Beyond Black Sabbath, traditional doom puts me to sleep. My interest in the bleak arts is only piqued by the extraordinary; Pallbearer are precisely that. Sorrow and Extinction is a phenomenal, unique and irresistible articulation of dysphoria. Enshrouding these mesmerizing riffs and exceptional vocals, however, is an umbra of triumph. Sorrow and Extinction transcends mere morosity; there is victory, even in death.

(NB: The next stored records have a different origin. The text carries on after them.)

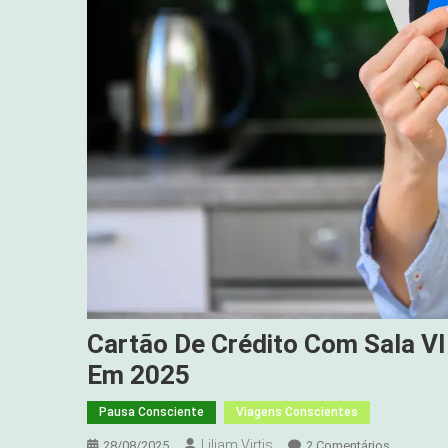
Cartão De Crédito Com Sala VI
Em 2025
Pausa Consciente
Viagens Conscientes
Liliam Virtis
Em
28/08/2025
2 Comentários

Pallbearer manage, most remarkably, to hold you rapt throughout this melancholic voyage. Somber harmony is deployed as ineluctable sonic weapon. These are not esoteric convolutions, but direct and piercing melodies. Dual guitars and pleasingly present bass ply an engrossing resonance, interweaving prodigious pulverization with majestic leads. Each and every riff exists in service of the song; not a moment is wasted in pointless plod.

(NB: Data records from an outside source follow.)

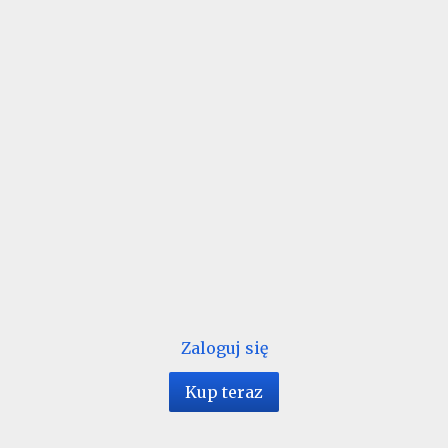
Zaloguj się
Kup teraz
1 / 52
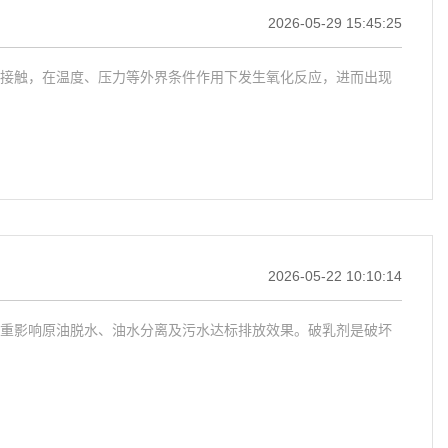
2026-05-29 15:45:25
接触，在温度、压力等外界条件作用下发生氧化反应，进而出现
2026-05-22 10:10:14
重影响原油脱水、油水分离及污水达标排放效果。破乳剂是破坏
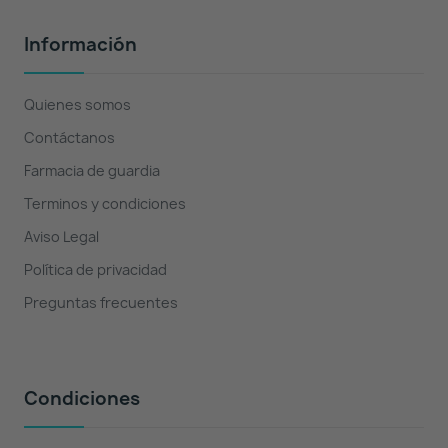
Información
Quienes somos
Contáctanos
Farmacia de guardia
Terminos y condiciones
Aviso Legal
Política de privacidad
Preguntas frecuentes
Condiciones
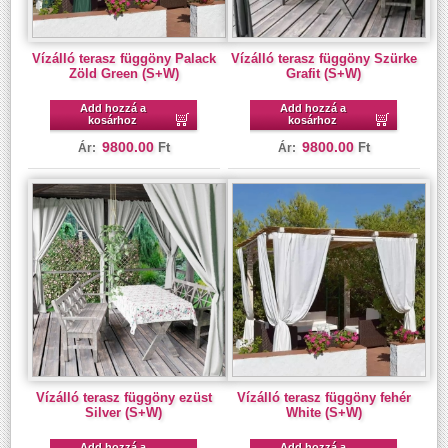
Vízálló terasz függöny Palack
Vízálló terasz függöny Szürke
Zöld Green (S+W)
Grafit (S+W)
Add hozzá a
Add hozzá a
kosárhoz
kosárhoz
9800.00
9800.00
Ft
Ft
Ár:
Ár:
Vízálló terasz függöny ezüst
Vízálló terasz függöny fehér
Silver (S+W)
White (S+W)
Add hozzá a
Add hozzá a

Brett Campbell’s outstanding, ethereal vocals are poignant yet commanding, never lacking vitality. His voice recalls a young Ozzy denuded of nasality, but the comparison does little justice. Clean vocals, quite honestly, fail to please my ears at all in this day and age; Brett Campbell outclasses many a man. Sorrow and Extinction’s lyrics tread life-stealing astral paths, ponder numinous harbingers of death, and explore our power to stand up to grief, or to embrace oblivion, if that’s our choice.
Repeated listens bear out the vivifying drums, which drive and shape these molten floes. The massive, monumental riffs never feel languorous within these horological constructs. Calmer passages exude a latent volatility; rapturous upheavals lurk below. “Devoid of Redemption” builds to an absurd crescendo, churning an irresistible tempest of sludge.
Sorrow and Extinction is both consolation and cataclysmic companion. Pallbearer make me want to use my fists to pound and smash, to lift my arms in raging supplication. Doom just doesn’t do that for me; Sorrow and Extinction does.
9.5/10
Sorrow and Extinction is out now on Profound Lore Records.